Kim jest Jezus Chrystus? Odpowiedź na to pytanie została sformułowana w 325 r. na Soborze w Nicei i w r. 381 w Konstantynopolu, i zapisana
w tzw. Symbolu Nicejsko-Konstantynopolitańskim. Wyznajemy w nim wiarę w Jezusa Syna Bożego Jednorodzonego, który z Ojca jest zrodzony przed wszystkimi wiekami.
Jest On Bogiem. Został zrodzony, a nie stworzony, współistotny Ojcu, a przez Niego wszystko się stało.

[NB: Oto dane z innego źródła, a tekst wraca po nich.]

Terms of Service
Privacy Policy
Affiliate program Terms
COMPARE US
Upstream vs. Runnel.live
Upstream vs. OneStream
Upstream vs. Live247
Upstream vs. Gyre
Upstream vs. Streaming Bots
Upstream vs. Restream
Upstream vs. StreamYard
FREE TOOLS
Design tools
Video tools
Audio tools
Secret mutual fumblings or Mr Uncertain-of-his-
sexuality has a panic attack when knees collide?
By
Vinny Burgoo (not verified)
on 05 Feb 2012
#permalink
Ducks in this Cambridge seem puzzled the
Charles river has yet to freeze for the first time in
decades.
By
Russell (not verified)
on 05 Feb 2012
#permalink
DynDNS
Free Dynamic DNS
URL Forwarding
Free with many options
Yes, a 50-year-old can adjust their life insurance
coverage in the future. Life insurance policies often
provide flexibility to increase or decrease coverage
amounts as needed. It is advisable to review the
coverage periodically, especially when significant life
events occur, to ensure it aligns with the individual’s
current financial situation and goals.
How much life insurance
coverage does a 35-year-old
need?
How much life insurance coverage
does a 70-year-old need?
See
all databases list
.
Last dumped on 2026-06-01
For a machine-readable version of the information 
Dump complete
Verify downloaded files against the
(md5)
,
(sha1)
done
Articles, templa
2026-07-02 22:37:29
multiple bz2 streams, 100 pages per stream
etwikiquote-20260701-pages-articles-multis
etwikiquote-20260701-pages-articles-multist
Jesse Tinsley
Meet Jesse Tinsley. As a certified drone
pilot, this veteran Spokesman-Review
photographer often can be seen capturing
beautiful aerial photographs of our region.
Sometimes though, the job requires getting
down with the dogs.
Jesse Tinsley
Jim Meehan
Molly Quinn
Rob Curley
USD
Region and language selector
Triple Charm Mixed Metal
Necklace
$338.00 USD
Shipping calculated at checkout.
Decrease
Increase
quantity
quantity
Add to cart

Jezus - prawdziwy Bóg - jest prawdziwym człowiekiem: On to dla nas, ludzi, i dla naszego zbawienia zstąpił z nieba. I za sprawą Ducha Świętego
przyjął ciało z Maryi Dziewicy i stał się człowiekiem. W tych słowach wyrażona została wiara we wcielenie Syna Bożego.
Ikona Chrystusa Pantokratora jest zapisem tych prawd wiary, ukazuje boskość i człowieczeństwo Chrystusa. Pochodzi z Konstantynopola i jest datowana na połowę VI w.
Obecnie przechowywana jest w klasztorze św. Katarzyny na Synaju.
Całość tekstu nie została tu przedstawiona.